Klar ist nur, die Unabhängigkeit tritt nicht sofort ein, sondern erst in einigen Wochen. Mit diesem Schritt wolle Puigdemont Zeit für weitere Gespräche mit der Zentralregierung gewinnen.

Die antikapitalistische Partei CUP, der Scharfmacher in der Unabhängigkeitsbewegung, zeigte sich enttäuscht und sagte, es sei im Parlament keine Erklärung verlesen worden. Auch die sozialistische Opposition in Katalonien erklärte, man könne nicht aufschieben, was man gar nicht formal erklärt habe.

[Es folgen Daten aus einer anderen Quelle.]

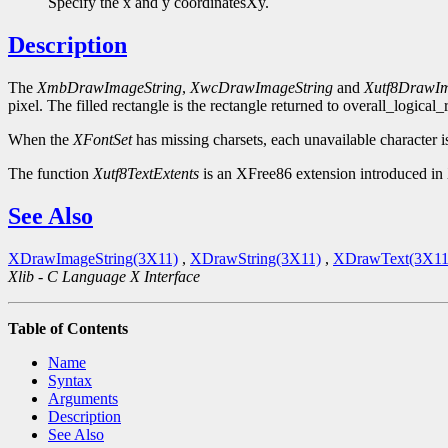
Specify the x and y coordinatesXy.
Description
The
XmbDrawImageString
,
XwcDrawImageString
and
Xutf8DrawIm
pixel. The filled rectangle is the rectangle returned to overall_logical
When the
XFontSet
has missing charsets, each unavailable character i
The function
Xutf8TextExtents
is an XFree86 extension introduced in 
See Also
XDrawImageString(3X11)
,
XDrawString(3X11)
,
XDrawText(3X11
Xlib - C Language X Interface
Table of Contents
Name
Syntax
Arguments
Description
See Also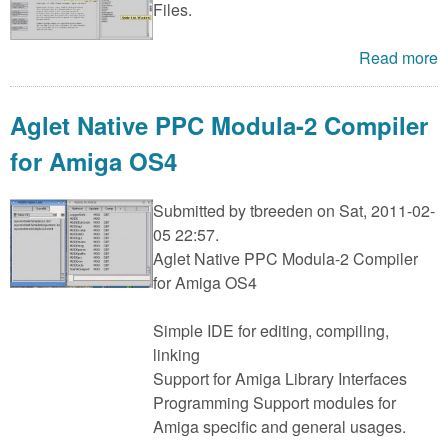
Files.
Read more
Aglet Native PPC Modula-2 Compiler
for Amiga OS4
Submitted by
tbreeden
on Sat, 2011-02-
05 22:57.
Aglet Native PPC Modula-2 Compiler
for Amiga OS4
Simple IDE for editing, compiling,
linking
Support for Amiga Library Interfaces
Programming Support modules for
Amiga specific and general usages.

Nach der Rede allerdings unterschrieb Puigdemont mit weiteren Politikern ein Dokument, das sich zwar nicht Unabhängigkeitserklärung nennt, in dem aber Sätze stehen wie „Wir bilden die katalanische Republik als unabhängigen und souveränen Rechtsstaat, demokratisch und sozial“. Die Verwirrung ist perfekt.

Es ist kein offenes Spiel, das Puigdemont spielt. Ursprünglich war geplant, dass die Entscheidung über die Unabhängigkeit per Abstimmung im Parlament fallen sollte. Stattdessen taucht nach seiner Rede das besagte Dokument auf. Von einem zeitlichen Aufschub ist darin nicht die Rede.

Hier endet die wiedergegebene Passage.